Грудь болит, и вообще все тело как палками битое. Времени 10 часов. Надо пойти погулять полчаса, а то «разжирею» еще (от картошки и хлеба).
23 февраля, пятница
Утро. Сегодня мороз. Зима, кажется, не отказалась еще от своих прав. Очень не хотелось вставать утром, хотя был уже девятый час. С утра пришлось выйти из равновесия. Поругалась с одной соседкой Л. У нее есть мальчишка лет двух, необыкновенно горластый. С самого утра, как только встает, начинаются его дикие крики в коридоре. Он или поет, или плачет, или просто орет изо всей мочи. Жильцы возмущаются, а мать его и отец, вместо того, чтобы остановить ребенка, заявляют, что ребенок не может не кричать. Когда жильцы начинают останавливать мальчишку, он начинает ругаться черными словами. А мать все это мимо ушей пропускает. Если он возьмет конфету без спроса, то она его бьет, а если он орет или ругается, то она ему даже замечания не делает. Сегодня дикие крики этого мальчишки так подействовали на нервы, что я не выдержала и поругалась с Л. Но ругаться с этой женщиной – бесполезное дело. В ней столько нахальства и наглости, что взывать к ее совести или просто чувству порядочности невозможно. Ни совести, ни порядочности в ней нет. У нее наплевательское отношение к окружающим, и только себя она считает за человека, всех остальных она ставит гораздо ниже себя. И между прочим, эта женщина имеет высшее образование, врач (поэтому-то она и мнит о себе так высоко). Очень тяжело жить с такими жильцами. И когда только кончится эта трагедия общежития? Ведь, кажется, нет ни одной общей квартиры в Москве, где жизнь была бы тихой и спокойной и где жильцы бы ладили между собой. Обязательно в каждой квартире найдется человек, который отравляет жизнь всем остальным. Самое ужасное, когда в квартире заводятся слишком шумные и беспокойные жильцы. Например, года три назад жили у нас в квартире два студента, которые учились где-то на красных директоров. Ребята из рабочих и уже немолодые. Получали они стипендию, и, по-видимому, немаленькую, но когда они занимались, я не знаю.
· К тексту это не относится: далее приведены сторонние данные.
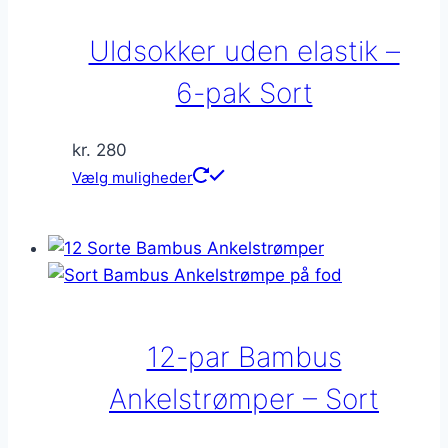
varianter.
Mulighederne
Uldsokker uden elastik –
kan
vælges
6-pak Sort
på
varesiden
kr.
280
Dette
Vælg muligheder
vare
har
flere
varianter.
Mulighederne
kan
12-par Bambus
vælges
på
Ankelstrømper – Sort
varesiden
Каждый вечер у них начиналась пьянка, которая продолжалась чуть не до утра. Они приводили каких-то девчат, напивались и начинали петь дикими голосами, плясать и вдобавок еще раскрывали дверь своей комнаты, которая как раз находилась против нашей комнаты. По вечерам невозможно было заниматься, я сходила с ума, но ничего нельзя сделать, жаловаться некуда.
В общем, «чудеса общежития» способны отравить жизнь. Бытовая обстановка каждого из нас сильно отстает от всей общественной и производственной жизни. В общественной жизни мы ушли далеко вперед, наше общественное самосознание стоит очень высоко, но условия быта тянут назад…
Сейчас приходил одни наш студент, Коршунов Федя. Он на практике в Сельколхозгизе и тоже ничего не делает, работы нет. Слышал от Шоркиной, что я ухожу отсюда 1 марта, и собирается перейти сюда. Хотел поговорить с Киселевой, но ее что-то нет, хотя уже двенадцатый час. Потолковали о наших делах, печальных, техредовских. Большинство студентов ничего сейчас не делают на практике, и два месяца потеряются напрасно.